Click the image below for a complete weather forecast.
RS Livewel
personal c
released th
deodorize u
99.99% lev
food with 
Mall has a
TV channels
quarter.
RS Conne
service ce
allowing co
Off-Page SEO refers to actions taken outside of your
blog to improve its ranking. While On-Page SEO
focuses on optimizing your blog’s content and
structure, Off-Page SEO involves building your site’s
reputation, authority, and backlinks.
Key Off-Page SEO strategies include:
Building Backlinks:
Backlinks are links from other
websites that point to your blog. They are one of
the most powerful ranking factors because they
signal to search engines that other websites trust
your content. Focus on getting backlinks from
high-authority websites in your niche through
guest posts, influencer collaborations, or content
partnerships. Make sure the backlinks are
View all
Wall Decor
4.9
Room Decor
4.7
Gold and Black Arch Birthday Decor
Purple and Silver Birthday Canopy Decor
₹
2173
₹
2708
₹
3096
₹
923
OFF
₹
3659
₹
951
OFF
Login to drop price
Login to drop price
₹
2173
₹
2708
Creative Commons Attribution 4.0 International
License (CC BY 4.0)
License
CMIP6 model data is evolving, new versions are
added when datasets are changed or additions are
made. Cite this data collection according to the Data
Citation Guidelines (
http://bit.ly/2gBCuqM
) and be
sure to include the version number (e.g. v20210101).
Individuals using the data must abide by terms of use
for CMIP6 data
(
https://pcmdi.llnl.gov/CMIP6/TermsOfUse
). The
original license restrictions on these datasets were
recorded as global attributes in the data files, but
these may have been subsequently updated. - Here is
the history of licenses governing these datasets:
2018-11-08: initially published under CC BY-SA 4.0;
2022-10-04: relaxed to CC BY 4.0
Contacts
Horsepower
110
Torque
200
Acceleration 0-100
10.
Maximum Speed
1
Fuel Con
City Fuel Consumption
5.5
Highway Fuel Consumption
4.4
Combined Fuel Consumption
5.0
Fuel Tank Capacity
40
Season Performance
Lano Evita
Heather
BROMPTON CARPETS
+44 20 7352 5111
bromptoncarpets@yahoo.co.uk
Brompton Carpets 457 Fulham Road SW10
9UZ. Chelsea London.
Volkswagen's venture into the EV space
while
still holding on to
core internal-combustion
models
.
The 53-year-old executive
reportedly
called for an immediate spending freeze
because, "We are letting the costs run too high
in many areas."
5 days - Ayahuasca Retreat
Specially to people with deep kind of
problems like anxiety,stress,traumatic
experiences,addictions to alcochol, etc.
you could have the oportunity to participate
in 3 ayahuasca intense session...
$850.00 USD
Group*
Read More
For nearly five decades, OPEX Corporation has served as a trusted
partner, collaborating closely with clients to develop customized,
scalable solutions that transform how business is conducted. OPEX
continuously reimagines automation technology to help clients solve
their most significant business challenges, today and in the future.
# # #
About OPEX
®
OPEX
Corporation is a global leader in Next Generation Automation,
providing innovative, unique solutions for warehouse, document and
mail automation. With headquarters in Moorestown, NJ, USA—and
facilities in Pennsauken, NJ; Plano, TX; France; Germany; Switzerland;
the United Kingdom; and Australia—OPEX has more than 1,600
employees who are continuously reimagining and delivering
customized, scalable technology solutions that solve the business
--
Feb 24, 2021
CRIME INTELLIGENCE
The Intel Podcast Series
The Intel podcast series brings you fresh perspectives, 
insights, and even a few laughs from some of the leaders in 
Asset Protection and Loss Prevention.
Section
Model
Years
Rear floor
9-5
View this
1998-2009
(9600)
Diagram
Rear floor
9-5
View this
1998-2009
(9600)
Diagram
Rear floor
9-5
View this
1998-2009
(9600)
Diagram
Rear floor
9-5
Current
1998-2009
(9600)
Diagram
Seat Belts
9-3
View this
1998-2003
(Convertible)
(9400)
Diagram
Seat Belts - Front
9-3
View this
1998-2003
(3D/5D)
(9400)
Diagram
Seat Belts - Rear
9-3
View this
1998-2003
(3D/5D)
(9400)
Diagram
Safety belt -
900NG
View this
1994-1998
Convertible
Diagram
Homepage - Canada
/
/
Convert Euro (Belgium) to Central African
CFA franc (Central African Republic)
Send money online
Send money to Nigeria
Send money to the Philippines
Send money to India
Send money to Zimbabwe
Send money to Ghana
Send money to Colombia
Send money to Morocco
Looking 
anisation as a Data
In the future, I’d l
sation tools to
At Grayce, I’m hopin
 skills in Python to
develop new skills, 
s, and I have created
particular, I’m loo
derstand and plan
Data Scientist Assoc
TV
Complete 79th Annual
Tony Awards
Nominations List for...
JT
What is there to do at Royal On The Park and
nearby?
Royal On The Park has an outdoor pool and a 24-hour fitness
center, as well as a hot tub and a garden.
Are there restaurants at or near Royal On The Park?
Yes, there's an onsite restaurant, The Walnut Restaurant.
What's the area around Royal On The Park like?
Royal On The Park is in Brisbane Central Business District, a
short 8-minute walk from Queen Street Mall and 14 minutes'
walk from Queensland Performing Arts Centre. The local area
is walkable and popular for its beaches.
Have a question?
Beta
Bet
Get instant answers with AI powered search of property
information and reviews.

● EXERCISE:
Output, from the data above, the lines from the line with "Seat Belts - Front" to the line with "Convert Euro (Belgium) to Central African" exactly as they stand, both ends included and nothing else.

● EXERCISE RESPONSE:
Seat Belts - Front
9-3
View this
1998-2003
(3D/5D)
(9400)
Diagram
Seat Belts - Rear
9-3
View this
1998-2003
(3D/5D)
(9400)
Diagram
Safety belt -
900NG
View this
1994-1998
Convertible
Diagram
Homepage - Canada
/
/
Convert Euro (Belgium) to Central African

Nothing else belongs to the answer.